### About this exercise
Output the full listing below exactly as it reads, and skip anything that is a picture.

### Exercise data
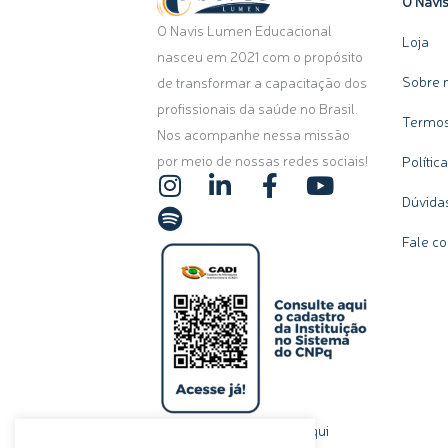
O Navi
O Navis Lumen Educacional
Loja
nasceu em 2021 com o propósito
Sobre 
de transformar a capacitação dos
profissionais da saúde no Brasil.
Termos
Nos acompanhe nessa missão
por meio de nossas redes sociais!
Polític
I
S
L
F
Y
n
p
i
a
o
Dúvida
s
o
n
c
u
Fale c
t
t
k
e
t
a
i
e
b
u
g
f
d
o
b
r
y
i
o
e
a
n
k
m
-
-
i
f
n
clique aqui
Ou, se preferir,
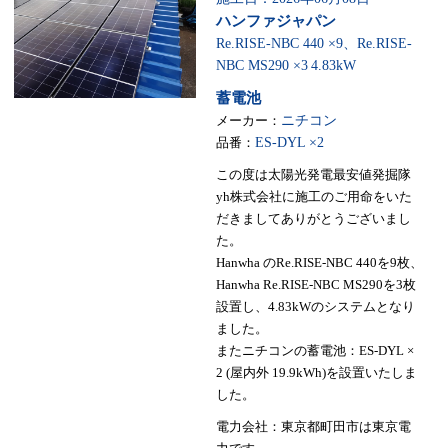
ハンファジャパン
Re.RISE-NBC 440 ×9、Re.RISE-
NBC MS290 ×3
4.83kW
蓄電池
メーカー：
ニチコン
品番：
ES-DYL ×2
この度は太陽光発電最安値発掘隊
yh株式会社に施工のご用命をいた
だきましてありがとうございまし
た。
Hanwha のRe.RISE-NBC 440を9枚、
Hanwha Re.RISE-NBC MS290を3枚
設置し、4.83kWのシステムとなり
ました。
またニチコンの蓄電池：ES-DYL ×
2 (屋内外 19.9kWh)を設置いたしま
した。
電力会社：東京都町田市は東京電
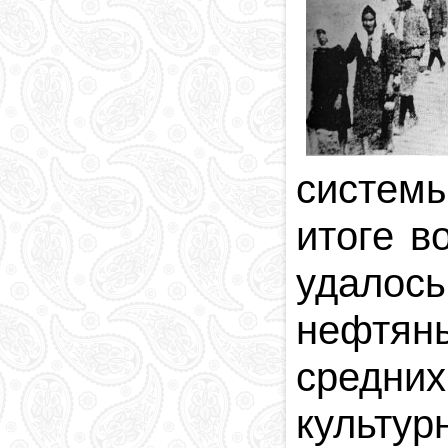
системы
итоге в
удалос
нефтян
средни
культур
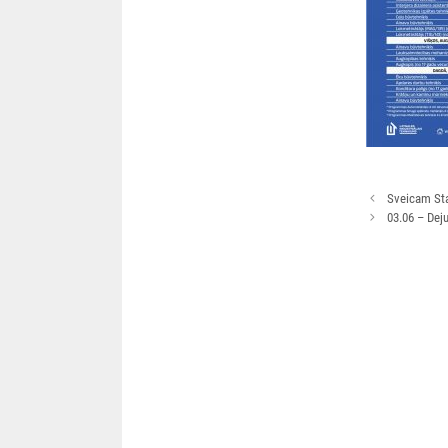
Rakstu
Sveicam Sta
navigācija
03.06 – Deju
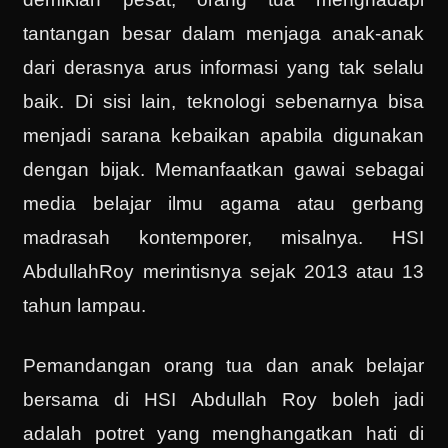
tantangan besar dalam menjaga anak-anak
dari derasnya arus informasi yang tak selalu
baik. Di sisi lain, teknologi sebenarnya bisa
menjadi sarana kebaikan apabila digunakan
dengan bijak. Memanfaatkan gawai sebagai
media belajar ilmu agama atau gerbang
madrasah kontemporer, misalnya. HSI
AbdullahRoy merintisnya sejak 2013 atau 13
tahun lampau.
Pemandangan orang tua dan anak belajar
bersama di HSI Abdullah Roy boleh jadi
adalah potret yang menghangatkan hati di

### Solution
O Navi
O Navis Lumen Educacional
Loja
nasceu em 2021 com o propósito
Sobre 
de transformar a capacitação dos
profissionais da saúde no Brasil.
Termos
Nos acompanhe nessa missão
por meio de nossas redes sociais!
Polític
I
S
L
F
Y
n
p
i
a
o
Dúvida
s
o
n
c
u
Fale c
t
t
k
e
t
a
i
e
b
u
g
f
d
o
b
r
y
i
o
e
a
n
k
m
-
-
i
f
n
clique aqui
Ou, se preferir,
ハンファジャパン
Re.RISE-NBC 440 ×9、Re.RISE-
NBC MS290 ×3
4.83kW
蓄電池
メーカー：
ニチコン
品番：
ES-DYL ×2
この度は太陽光発電最安値発掘隊
yh株式会社に施工のご用命をいた
だきましてありがとうございまし
た。
Hanwha のRe.RISE-NBC 440を9枚、
Hanwha Re.RISE-NBC MS290を3枚
設置し、4.83kWのシステムとなり
ました。
またニチコンの蓄電池：ES-DYL ×
2 (屋内外 19.9kWh)を設置いたしま
した。
電力会社：東京都町田市は東京電
системы
итоге в
удалос
нефтян
средни
культур
Rakstu
Sveicam Sta
navigācija
03.06 – Deju
tantangan besar dalam menjaga anak-anak
dari derasnya arus informasi yang tak selalu
baik. Di sisi lain, teknologi sebenarnya bisa
menjadi sarana kebaikan apabila digunakan
dengan bijak. Memanfaatkan gawai sebagai
media belajar ilmu agama atau gerbang
madrasah kontemporer, misalnya. HSI
AbdullahRoy merintisnya sejak 2013 atau 13
tahun lampau.
Pemandangan orang tua dan anak belajar
bersama di HSI Abdullah Roy boleh jadi
adalah potret yang menghangatkan hati di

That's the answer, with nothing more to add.